Lately, Mexican officials, embarrassed by news reports about the Brownsville anencephalies and worried that environmental criticism could jeopardize congressional approval of the proposed North American Free Trade Agreement, have tried to look more aggressive in policing the maquilas.

Mexico’s environmental secretariat, which had been part of the country’s housing agency, was given independent status late last month. And the new secretary, on one of his first trips from Mexico City, visited Matamoros and announced a new get-tough policy with the maquiladoras. Just before he arrived, five maquilas were ordered closed for environmental violations.

A few days after the secretary left, all five factories were allowed to reopen, after their managers signed agreements promising improvements. “It’s mostly for show,” said Rodriguez, who is writing her doctoral dissertation on health problems in the maquiladoras. “In Mexico, there’s a phrase for this that translates as ‘the diplomacy of the brassiere.’ On the outside, it looks beautiful, but on the inside it’s oppressive.”

In Matamoros, Mexican environmental officials declined to comment.
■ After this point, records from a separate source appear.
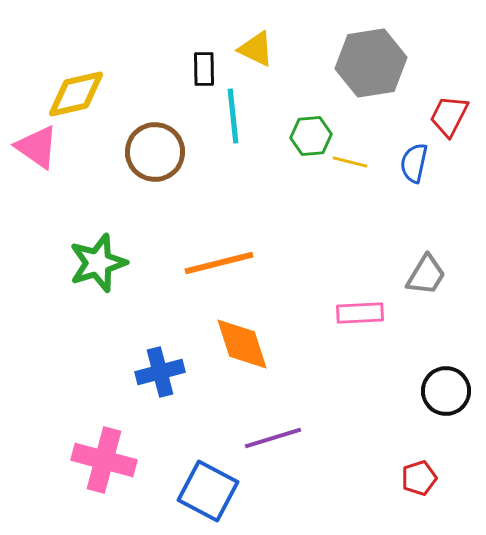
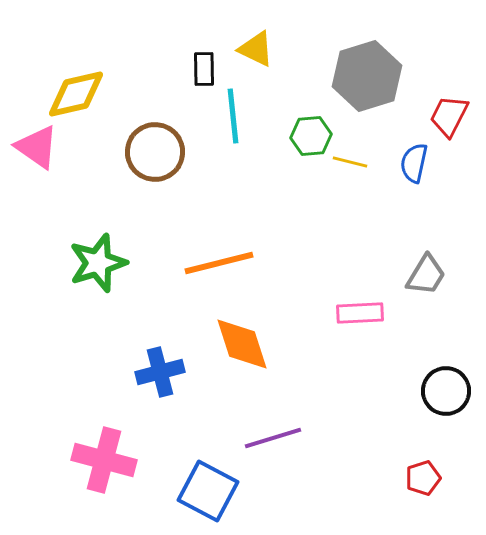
gray hexagon: moved 4 px left, 13 px down; rotated 8 degrees counterclockwise
red pentagon: moved 4 px right
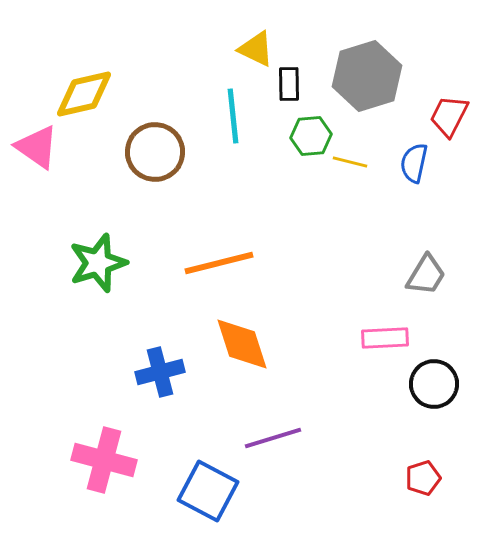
black rectangle: moved 85 px right, 15 px down
yellow diamond: moved 8 px right
pink rectangle: moved 25 px right, 25 px down
black circle: moved 12 px left, 7 px up
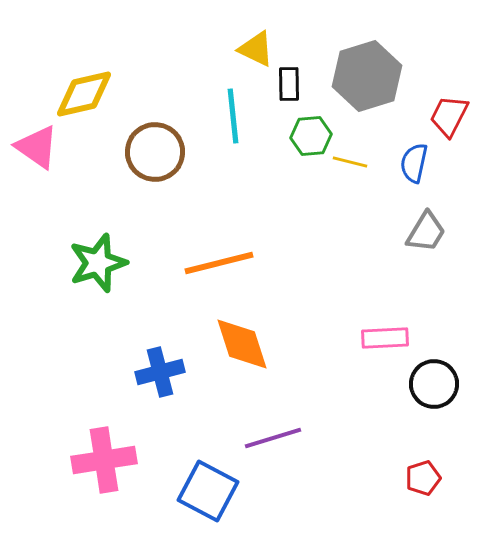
gray trapezoid: moved 43 px up
pink cross: rotated 24 degrees counterclockwise
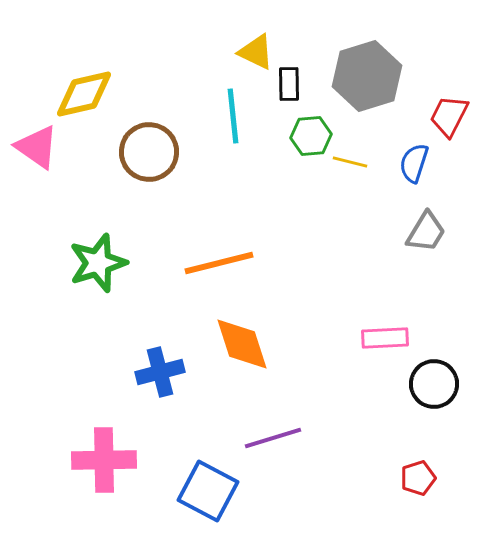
yellow triangle: moved 3 px down
brown circle: moved 6 px left
blue semicircle: rotated 6 degrees clockwise
pink cross: rotated 8 degrees clockwise
red pentagon: moved 5 px left
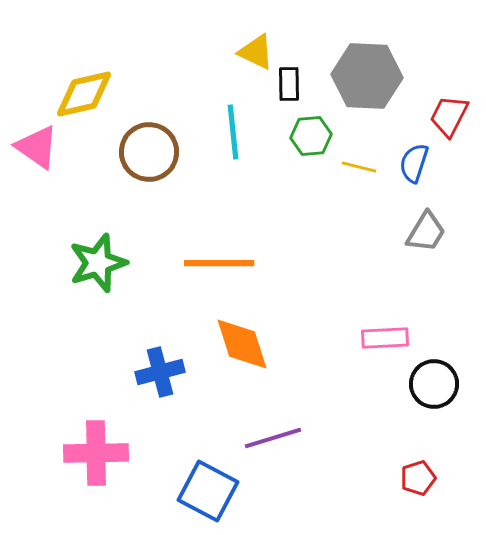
gray hexagon: rotated 20 degrees clockwise
cyan line: moved 16 px down
yellow line: moved 9 px right, 5 px down
orange line: rotated 14 degrees clockwise
pink cross: moved 8 px left, 7 px up
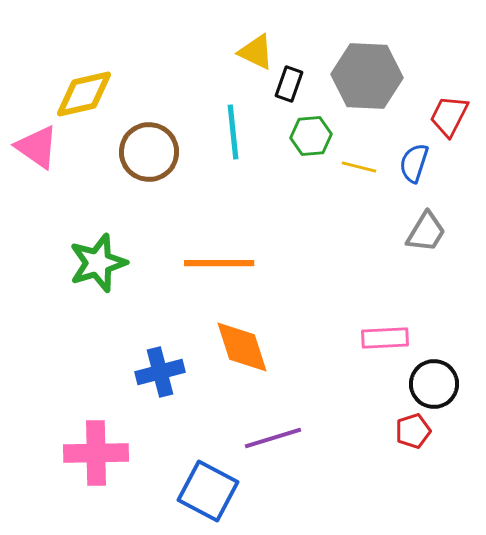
black rectangle: rotated 20 degrees clockwise
orange diamond: moved 3 px down
red pentagon: moved 5 px left, 47 px up
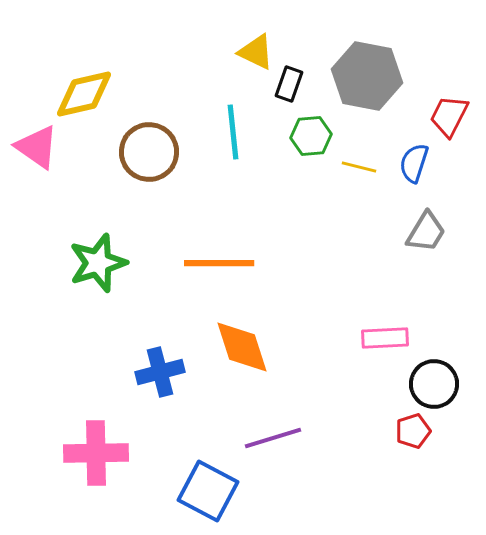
gray hexagon: rotated 8 degrees clockwise
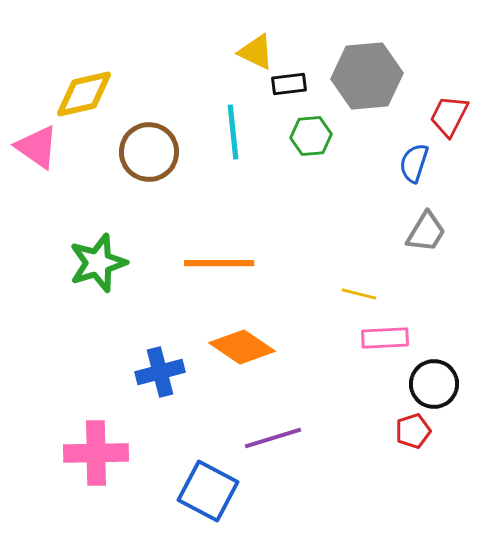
gray hexagon: rotated 16 degrees counterclockwise
black rectangle: rotated 64 degrees clockwise
yellow line: moved 127 px down
orange diamond: rotated 38 degrees counterclockwise
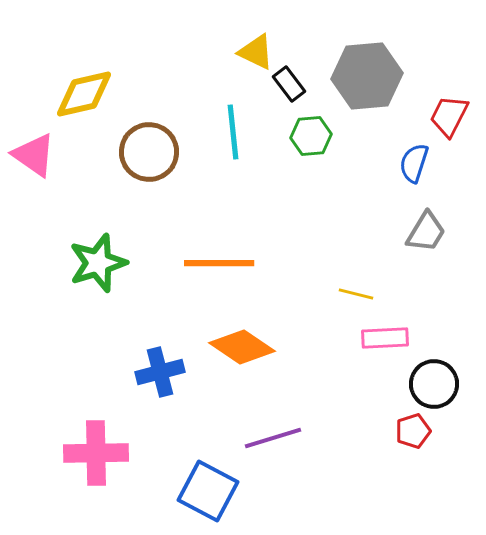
black rectangle: rotated 60 degrees clockwise
pink triangle: moved 3 px left, 8 px down
yellow line: moved 3 px left
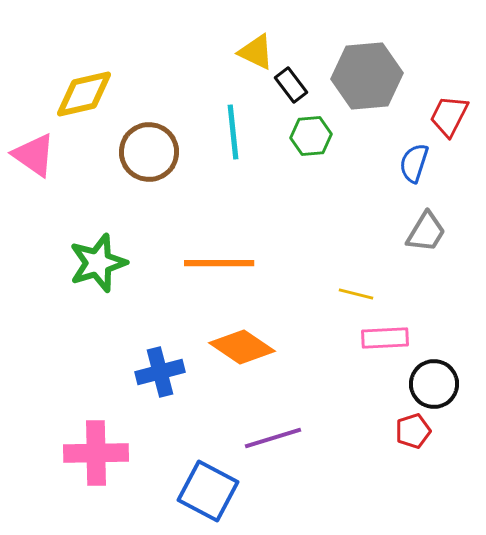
black rectangle: moved 2 px right, 1 px down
But the general manager of the Matamoros Economic Development Council said his nation is serious about improving its environmental enforcement. “There may have been some companies who said let’s move down here to Matamoros because the laws aren’t enforced, but that’s changing now. We don’t want the pollution here,” said Luis Elicondo Martinez.
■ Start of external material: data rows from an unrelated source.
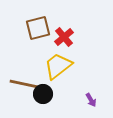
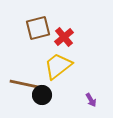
black circle: moved 1 px left, 1 px down
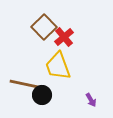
brown square: moved 6 px right, 1 px up; rotated 30 degrees counterclockwise
yellow trapezoid: rotated 72 degrees counterclockwise
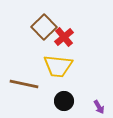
yellow trapezoid: rotated 64 degrees counterclockwise
black circle: moved 22 px right, 6 px down
purple arrow: moved 8 px right, 7 px down
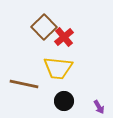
yellow trapezoid: moved 2 px down
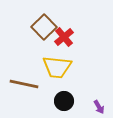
yellow trapezoid: moved 1 px left, 1 px up
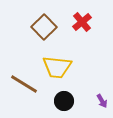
red cross: moved 18 px right, 15 px up
brown line: rotated 20 degrees clockwise
purple arrow: moved 3 px right, 6 px up
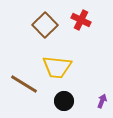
red cross: moved 1 px left, 2 px up; rotated 24 degrees counterclockwise
brown square: moved 1 px right, 2 px up
purple arrow: rotated 128 degrees counterclockwise
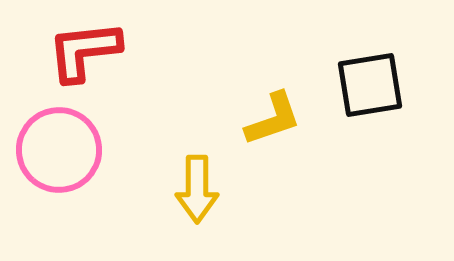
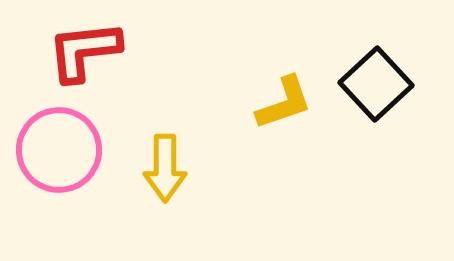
black square: moved 6 px right, 1 px up; rotated 34 degrees counterclockwise
yellow L-shape: moved 11 px right, 16 px up
yellow arrow: moved 32 px left, 21 px up
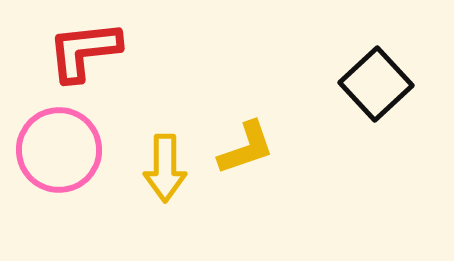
yellow L-shape: moved 38 px left, 45 px down
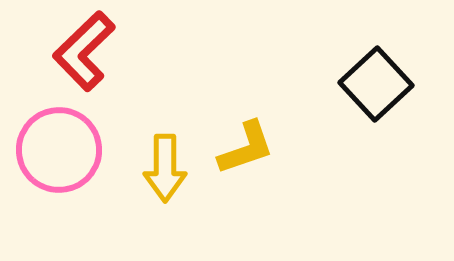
red L-shape: rotated 38 degrees counterclockwise
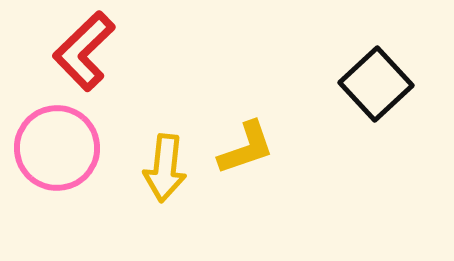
pink circle: moved 2 px left, 2 px up
yellow arrow: rotated 6 degrees clockwise
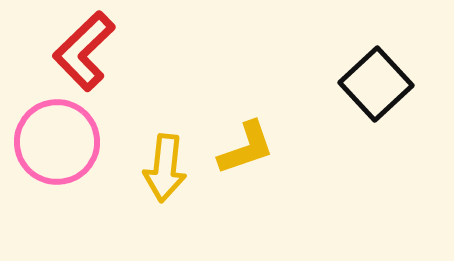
pink circle: moved 6 px up
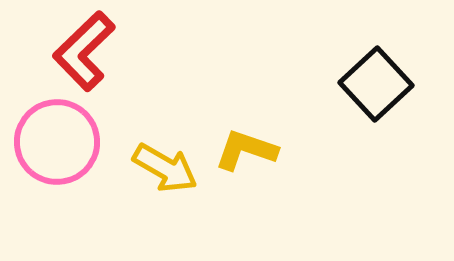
yellow L-shape: moved 2 px down; rotated 142 degrees counterclockwise
yellow arrow: rotated 66 degrees counterclockwise
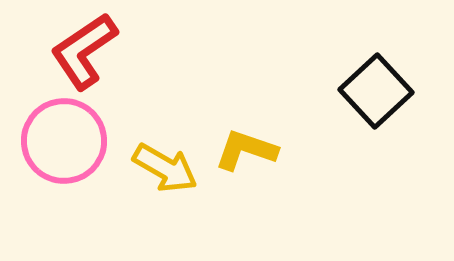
red L-shape: rotated 10 degrees clockwise
black square: moved 7 px down
pink circle: moved 7 px right, 1 px up
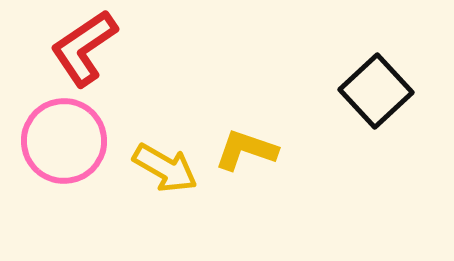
red L-shape: moved 3 px up
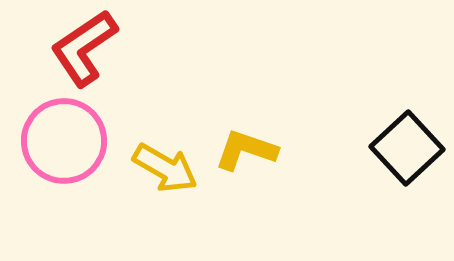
black square: moved 31 px right, 57 px down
For Mexico, the maquilas are a source of almost $ 4 billion annually in hard currency, and, compared to other parts of the country, also provide jobs at relatively high wages. “It all depends on what you’re looking at. These companies can go to Reynosa [a nearby Mexican city] and pay $ 6 a day instead of $ 12 here in Matamoros. Or they can go to China and pay 15 cents an hour,” said Fred Quintana, executive director of the Matamoros Maquila Association.
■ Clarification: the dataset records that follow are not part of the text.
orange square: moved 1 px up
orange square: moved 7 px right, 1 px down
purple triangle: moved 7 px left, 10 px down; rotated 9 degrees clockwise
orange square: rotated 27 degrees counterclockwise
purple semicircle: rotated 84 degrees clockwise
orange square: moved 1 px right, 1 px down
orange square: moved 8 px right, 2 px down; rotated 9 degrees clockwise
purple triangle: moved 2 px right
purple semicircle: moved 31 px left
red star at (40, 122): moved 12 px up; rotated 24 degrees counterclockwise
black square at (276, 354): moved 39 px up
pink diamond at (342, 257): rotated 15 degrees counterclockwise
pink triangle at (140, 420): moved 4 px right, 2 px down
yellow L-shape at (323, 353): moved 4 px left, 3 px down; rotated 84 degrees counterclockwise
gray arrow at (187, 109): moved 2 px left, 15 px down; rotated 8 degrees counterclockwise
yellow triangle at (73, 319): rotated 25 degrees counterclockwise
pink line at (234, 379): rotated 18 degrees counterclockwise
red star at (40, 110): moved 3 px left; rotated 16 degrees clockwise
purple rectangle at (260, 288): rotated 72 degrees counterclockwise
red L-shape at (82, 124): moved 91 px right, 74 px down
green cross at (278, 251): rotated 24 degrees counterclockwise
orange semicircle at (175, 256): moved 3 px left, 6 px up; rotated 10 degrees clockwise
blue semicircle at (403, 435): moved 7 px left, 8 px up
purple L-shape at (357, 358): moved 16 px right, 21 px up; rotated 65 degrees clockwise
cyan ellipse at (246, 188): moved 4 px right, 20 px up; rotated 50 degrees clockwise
The prospect of a free-trade agreement that would further reduce trade barriers has border-area health officials particularly concerned, although the Bush administration argues that foreign investment attracted to the area by the trade agreement will lead to improved environmental conditions.

“As bad as things are now, they are likely to be worse with the trade agreement. Some cities on the Mexican side will double their population within 10 years, and that will bring many more problems with pollution,” said Dr. Geraldo De Cosio, deputy chief of the El Paso field office of the United Nations Pan American Health Organization.

The Bush administration, which is planning a post-Election Day push for congressional approval of the free-trade deal, has promised to take another look at birth defects throughout the border as part of a two-year environmental assessment to be conducted by the United States and Mexico.

That assessment is part of a broader plan, finalized in February, that calls for Mexico to invest at least $ 460 million over three years for environmental improvements along the border. The United States agreed to spend $ 240 million next year and unspecified amounts in future years.

But federal officials have estimated that it will cost at least $ 750 million simply to bring minimally acceptable sewage and water systems to Texas colonias.

That kind of money seems remote from the daily lives of border women like Teresa Salazar, 28, of Brownsville. Last summer, her doctor told her the fetus she was carrying had a condition she had never heard of – anencephaly – and that she would have to choose between an abortion or a stillborn delivery. She chose the abortion.

“It was a shock, because my husband and I really want children,” said Salazar, who lives in a small house amid corn fields. “At first, I thought it was my fault, and I told my husband we could separate so he could have children . . . Then they told me this was happening to other women here, and I wanted to know why. But nobody could tell me why.”